WORK TO COMPLETE: Could the lines from the one with "suitable for applications" through the end of the listing be restated exactly, with nothing else included?

LISTED RECORDS:
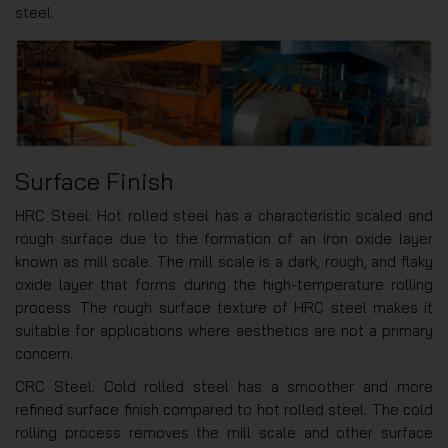
steel.
Surface Finish
HRC Steel: Hot rolled steel has a characteristic scaled and
rough surface due to the formation of an iron oxide layer
known as mill scale. The mill scale is a dark, rough, and flaky
oxide layer that forms during the high-temperature rolling
process. The rough surface texture of HRC steel makes it
suitable for applications where aesthetics are not a primary
concern.
CRC Steel: Cold rolled steel has a smoother and more
refined surface finish compared to hot rolled steel. The cold
rolling process removes the mill scale and other surface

EXERCISE RESPONSE:
suitable for applications where aesthetics are not a primary
concern.
CRC Steel: Cold rolled steel has a smoother and more
refined surface finish compared to hot rolled steel. The cold
rolling process removes the mill scale and other surface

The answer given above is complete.